Première scène : un homme (Willy) entre dans une pièce sombre, très sombre, juste un rai de lumière -provenant d’une lampe posée sur une table-  vers lequel il va se mettre, la mine triste mais grave, l’instant est lourd. Il ne parle pas, avance déterminé vers un meuble, ouvre un tiroir, en sort un revolver, le regarde, le scrute et essaie deux ou trois façons de se tuer : canon dans la bouche, sur la tempe, sous le menton. Puis le remet dans sa bouche. Sort du rai de lumière : on ne voit quasiment plus.
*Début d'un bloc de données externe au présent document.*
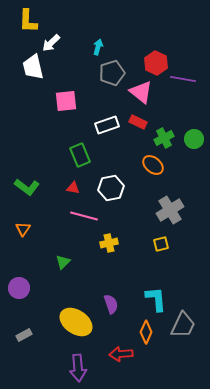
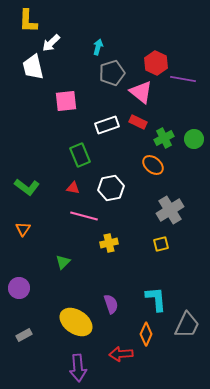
gray trapezoid: moved 4 px right
orange diamond: moved 2 px down
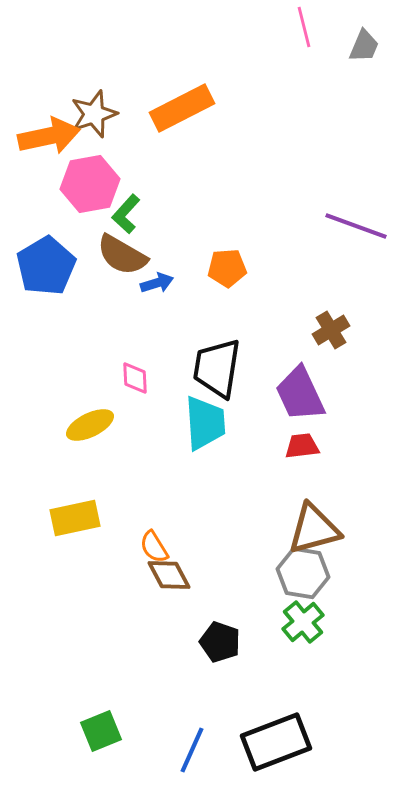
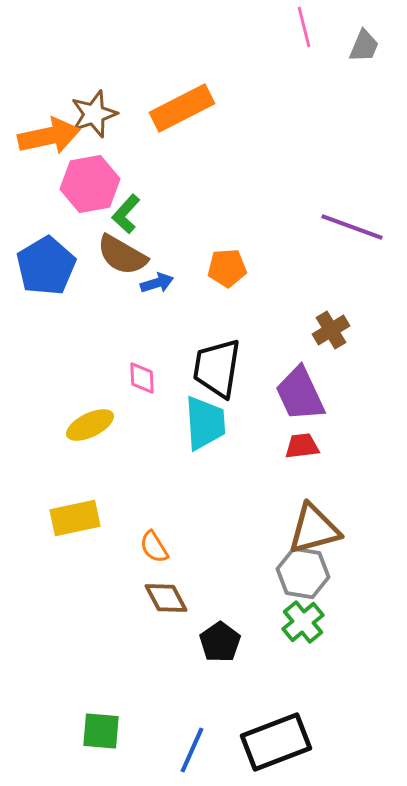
purple line: moved 4 px left, 1 px down
pink diamond: moved 7 px right
brown diamond: moved 3 px left, 23 px down
black pentagon: rotated 18 degrees clockwise
green square: rotated 27 degrees clockwise
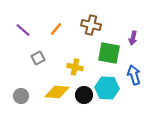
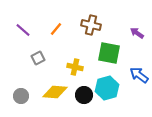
purple arrow: moved 4 px right, 5 px up; rotated 112 degrees clockwise
blue arrow: moved 5 px right; rotated 36 degrees counterclockwise
cyan hexagon: rotated 20 degrees counterclockwise
yellow diamond: moved 2 px left
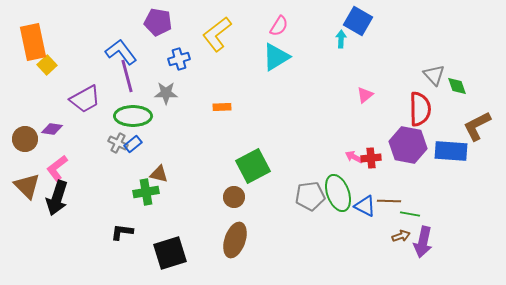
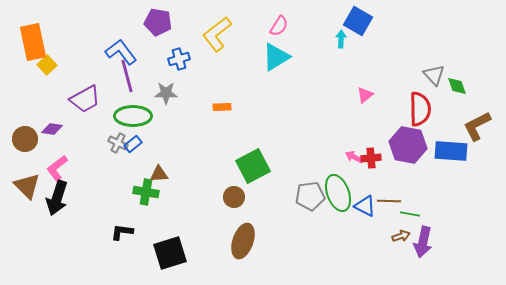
brown triangle at (159, 174): rotated 18 degrees counterclockwise
green cross at (146, 192): rotated 20 degrees clockwise
brown ellipse at (235, 240): moved 8 px right, 1 px down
A cet instant un homme (Benoît) entre précipitamment, plisse les yeux, cherche du regard, est affolé, distingue celui qu’il cherche, se précipite sur lui en hurlant :

BENOÎT. 

Non ! Non, ne fait pas ça ! Arrête ! (lui tient le bras, tente de l’empêcher de tirer, mais Willy résiste ; le cadre touché par un geste brusque tombe au sol) Willy c’est de la folie ! Tu ne peux pas faire ça ! TU N’AS PAS LE DROIT ! 

(Willy finit pas baisser le bras)

C’est bien ! Comme ça. Parfait. Il n’y a rien de mieux à faire. C’est très bien, Willy, tu m’as foutu une de ces trouilles.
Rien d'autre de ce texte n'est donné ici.